Ferentz: I think the arrow's going the right way right now. He's going through a homesickness period. Probably as much as anybody since Colin Cole. I hope the outcome's as good. Right now that's what he needs to demonstrate, that he can make the adjustment to this team, do well academically. I went through the same thing. I hated being at Connecticut. Other than football practice, I hated everything about it. I figured out over break that maybe if I change the attitude, maybe it's me, not the place. I got over the fact that I was away from home, that I was away from, I didn't know she would be my wife, but at the time, my girlfriend, and I started enjoying Connecticut and enjoyed the rest of my career. I was a miserable person my first semester, outside of football. I enjoyed that. Everything else, I decided I wasn't going to like, and id a pretty good job of it. I almost flunked out on top of it. It was a pretty good first semester.

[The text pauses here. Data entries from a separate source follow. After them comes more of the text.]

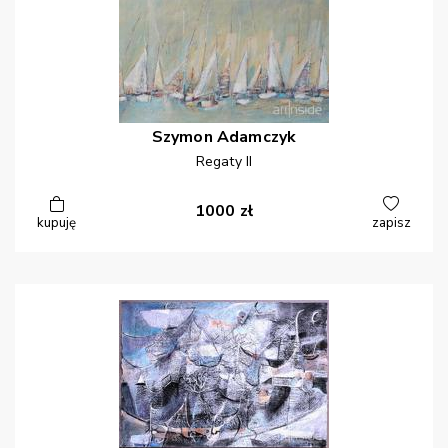
Szymon
Adamczyk
Regaty II
1000
zł
kupuję
zapisz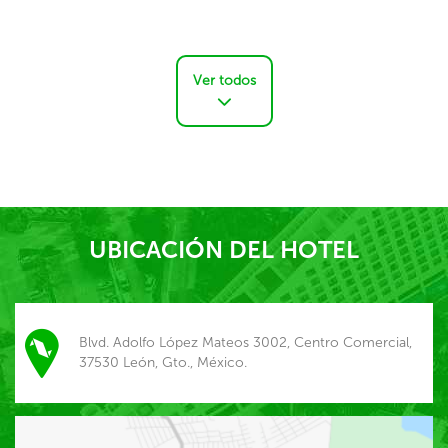
Ver todos
UBICACIÓN DEL HOTEL
Blvd. Adolfo López Mateos 3002, Centro Comercial,
37530 León, Gto., México.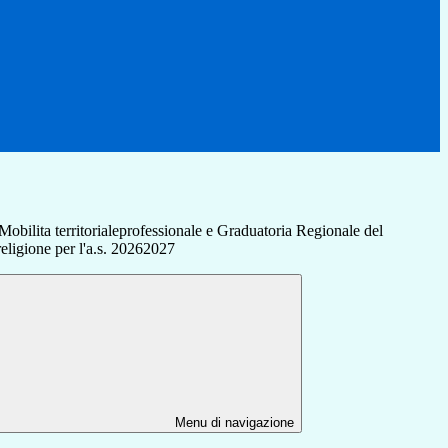
obilita territorialeprofessionale e Graduatoria Regionale del
religione per l'a.s. 20262027
Menu di navigazione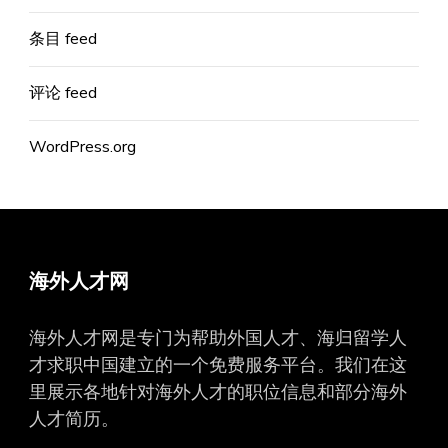
条目 feed
评论 feed
WordPress.org
海外人才网
海外人才网是专门为帮助外国人才、海归留学人
才求职中国建立的一个免费服务平台。我们在这
里展示各地针对海外人才的职位信息和部分海外
人才简历。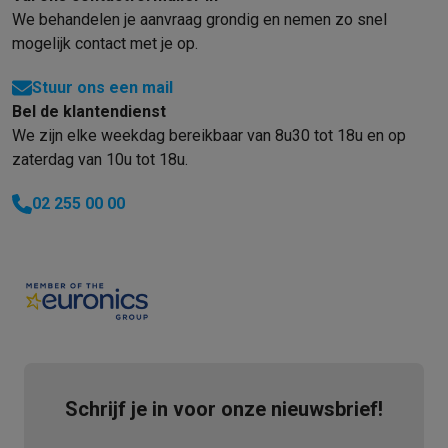
We behandelen je aanvraag grondig en nemen zo snel
mogelijk contact met je op.
Stuur ons een mail
Bel de klantendienst
We zijn elke weekdag bereikbaar van 8u30 tot 18u en op
zaterdag van 10u tot 18u.
02 255 00 00
Schrijf je in voor onze nieuwsbrief!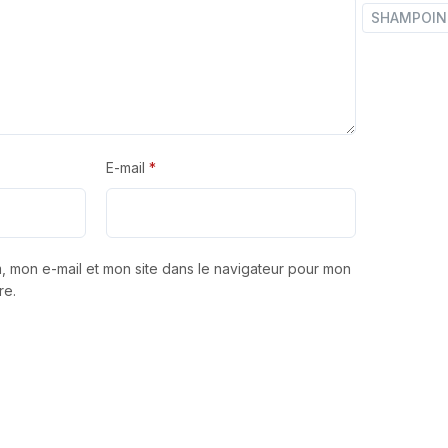
FLEURS
SHAMPOING
250ML
quantity
E-mail
*
, mon e-mail et mon site dans le navigateur pour mon
re.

Q: Tony Moeaki, is he progressing?
Ferentz: He's out for the spring. We don't anticipate any problems.
Q: Will Andy participate in the spring?
Ferentz: He's up and running. I hate to use the phrase. I guess I don't hate to, he's up and running, and fast, which is good.
Ferentz: Bulaga had a surgery. A shoulder. He's probably out for the spring.
Q: Any update on Dace Richardson?
Ferentz: Still plugging along. I don't think we'll know anything until June. We don't know where he'll be at. We didn't expect to know anything by today. We'll see where we're at in 5 months, see how he responds.